Difference between kafka idempotent and transactional producer setup? - apache-kafka

When setting up a kafka producer to use idempotent behaviour, and transactional behaviour:
I understand that for idempotency we set:
enable.idempotence=true
and that by changing this one flag on our producer, we are guaranteed exactly-once event delivery?
and for transactions, we must go further and set the transaction.id=<some value>
but by setting this value, it also sets idempotence to true?
Also, by setting one or both of the above to true, the producer will also set acks=all.
With the above should I be able to add 'exactly once delivery' by simply changing the enable idempotency setting? If i wanted to go further and enable transactional support, On the Consumer side, I would only need to change their setting, isolation.level=read_committed? Does this image reflect how to setup the producer in terms of EOS?
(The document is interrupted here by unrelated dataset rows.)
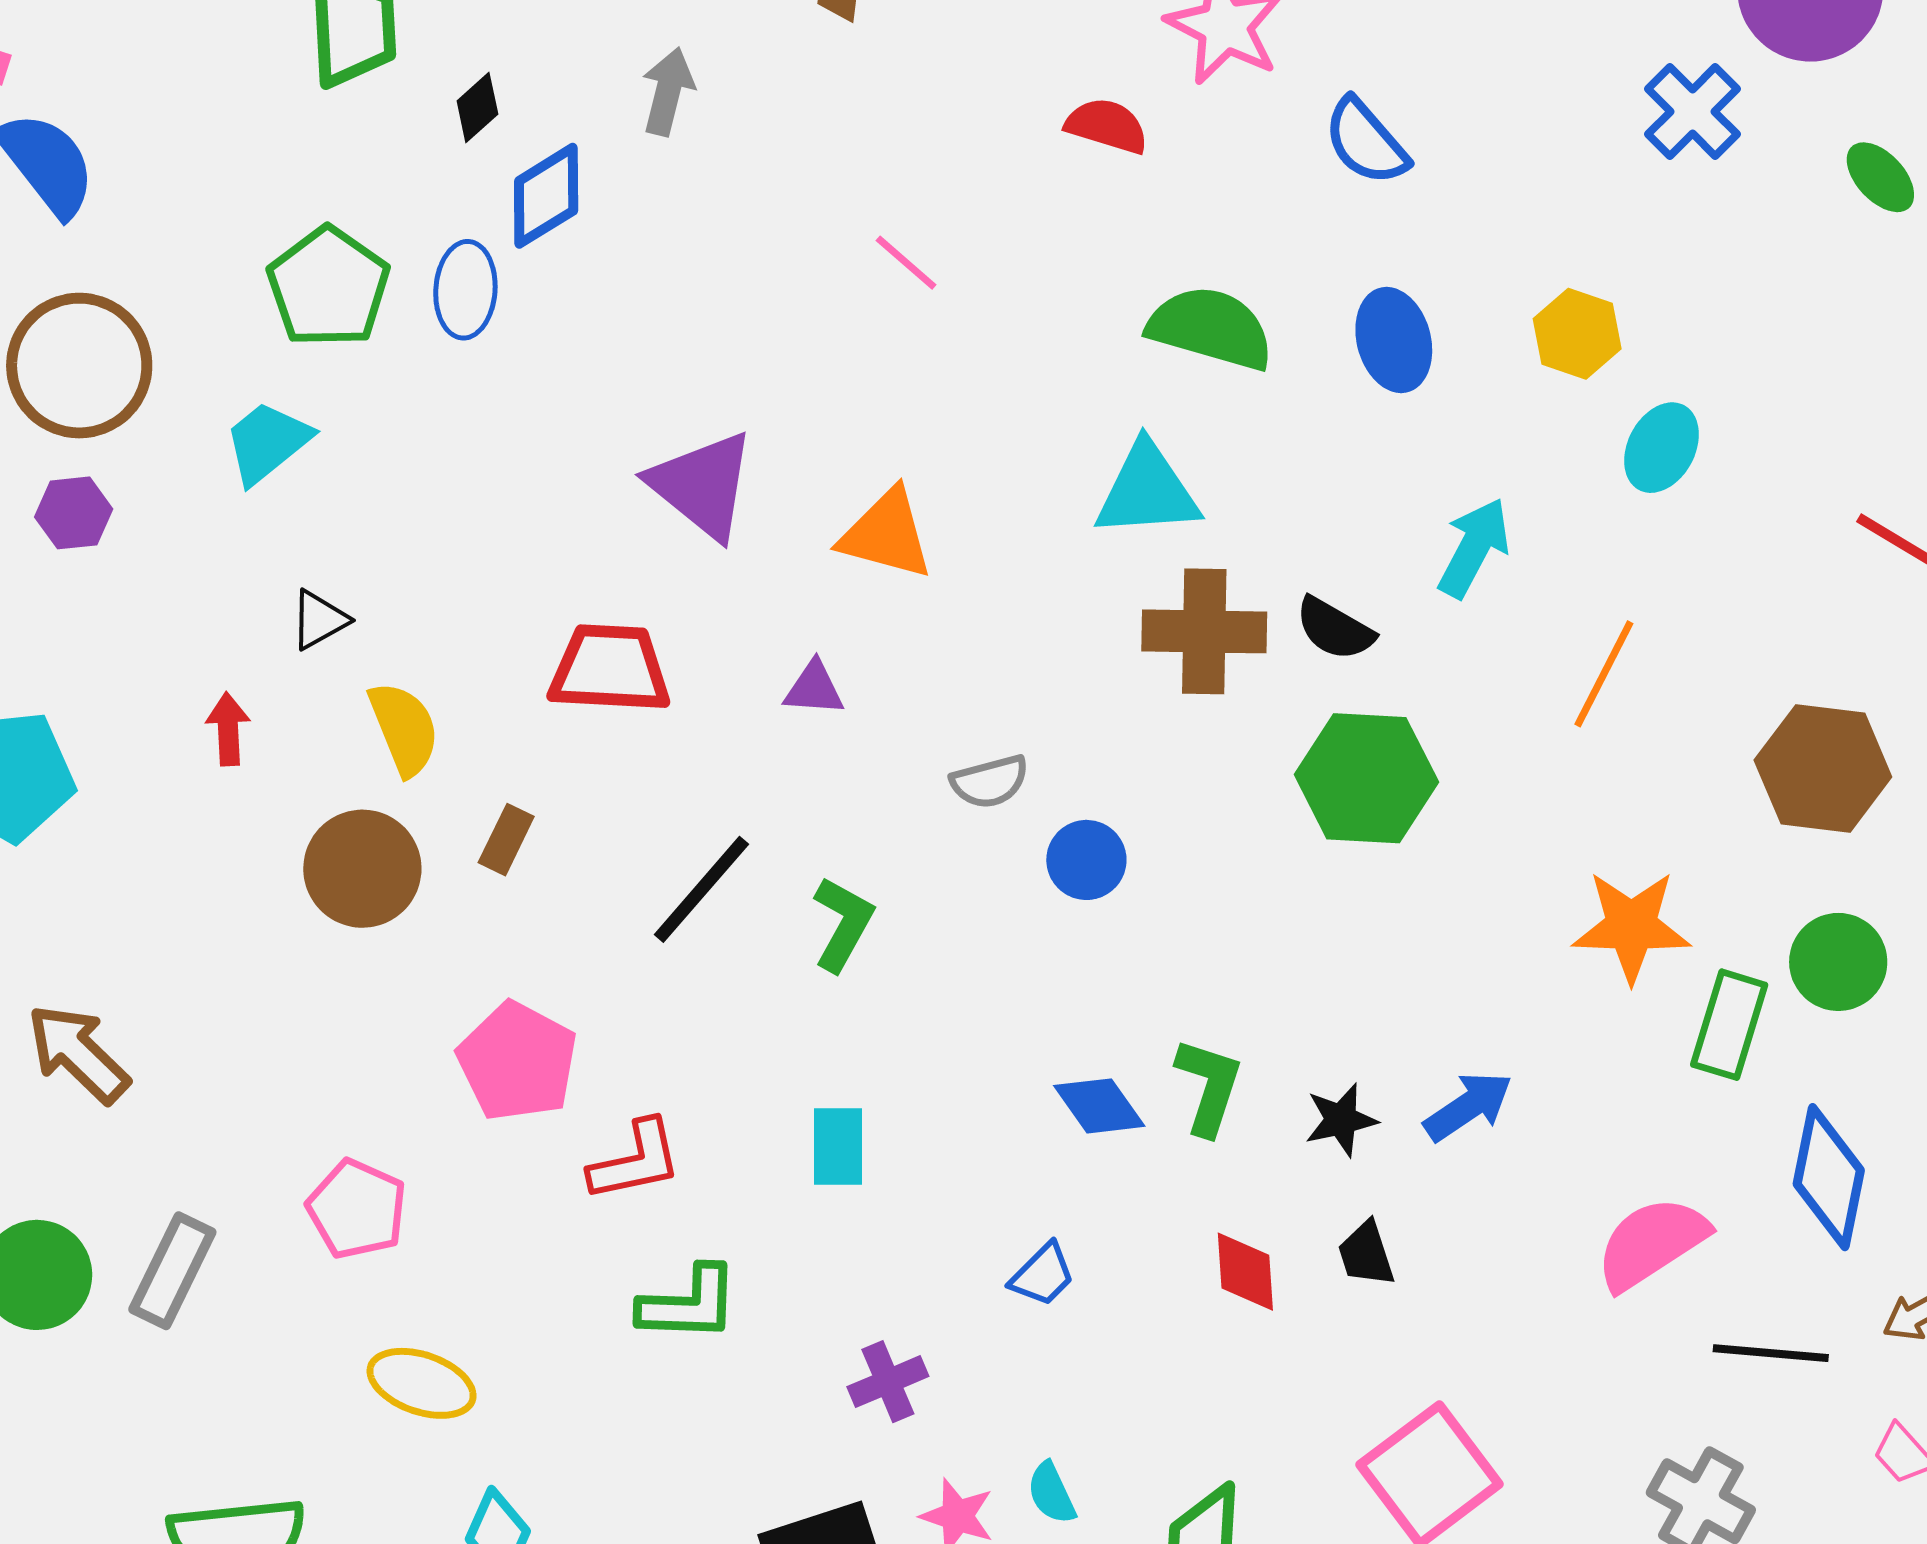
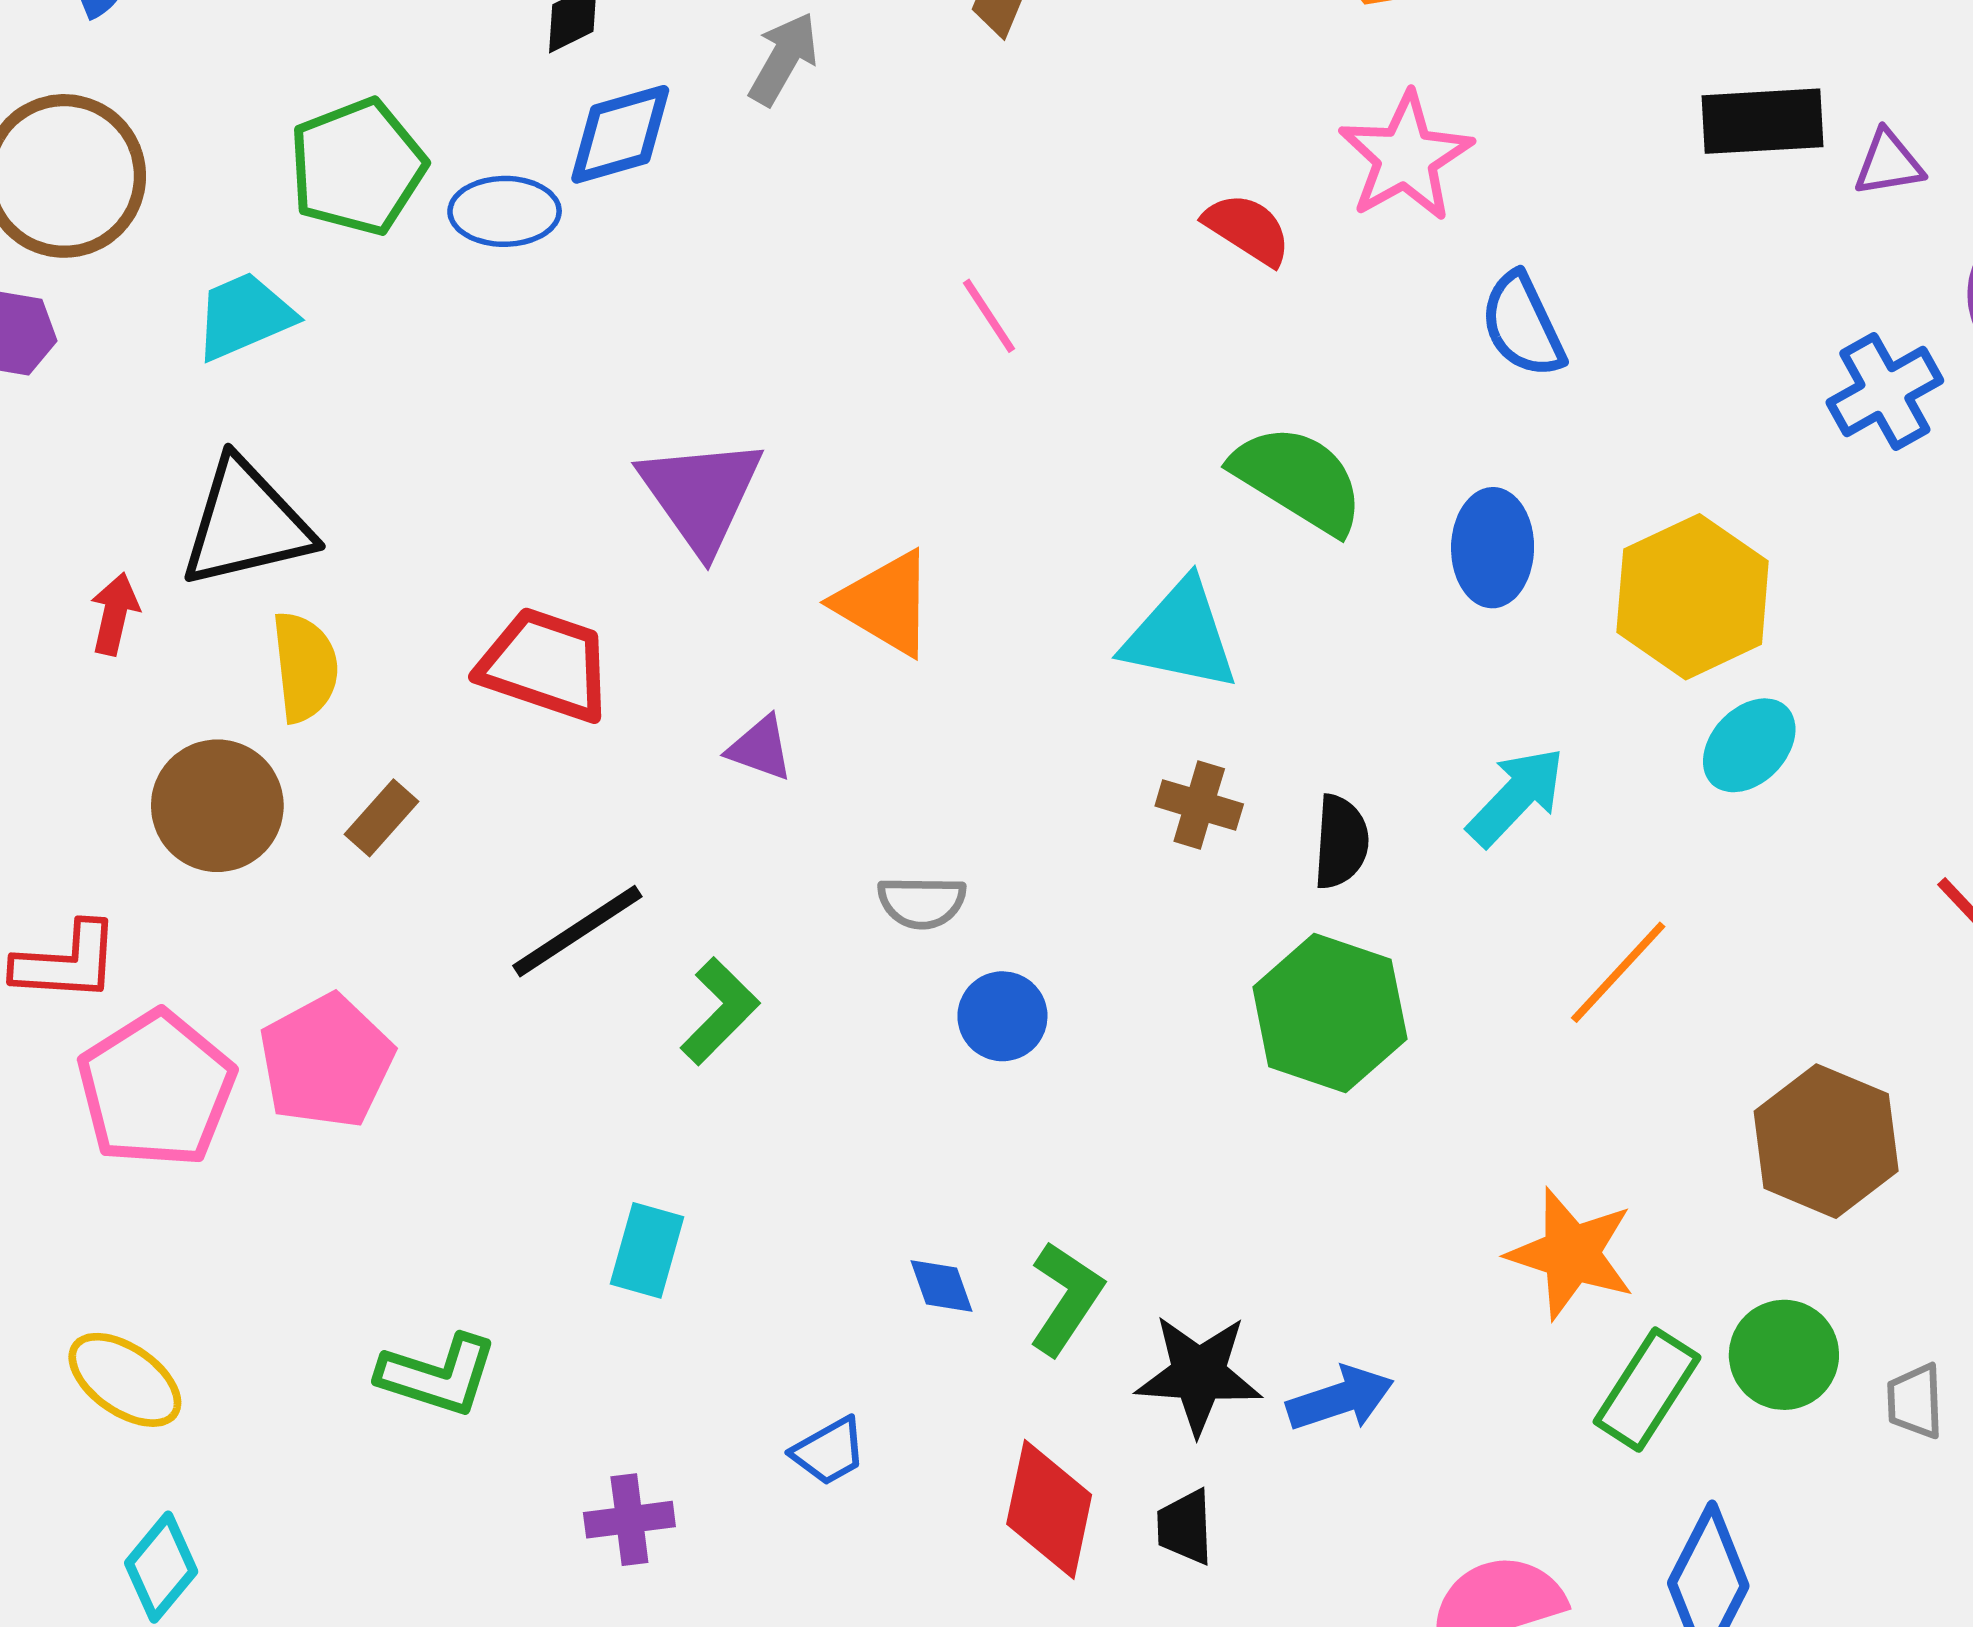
blue ellipse: (465, 290) -> (505, 211), turned 70
yellow hexagon: (1577, 334) -> (1693, 597), size x1.6
black triangle: (319, 620) -> (246, 524), size x2.0
black semicircle: (1335, 629) -> (1341, 842), turned -132
brown cross: (1204, 631) -> (1199, 805), size x0.6
blue diamond: (1099, 1106) -> (942, 1286), size x0.7
black star: (1341, 1120) -> (1199, 1374), size x1.5
red L-shape: (635, 1161) -> (66, 962), moved
pink pentagon: (357, 1209) -> (156, 1089), moved, size x1.4
red diamond: (1245, 1272) -> (1049, 1509), size x1.4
Yes you understood the main concepts.
By enabling idempotence, the producer automatically sets acks to all and guarantees message delivery for the lifetime of the Producer instance.
By enabling transactions, the producer automatically enables idempotence (and acks=all). Transactions allow to group produce requests and offset commits and ensure all or nothing gets committed to Kafka.
When using transactions, you can configure if consumers should only see records from committed transactions by setting isolation.level to read_committed, otherwise by default they see all records including from discarded transactions.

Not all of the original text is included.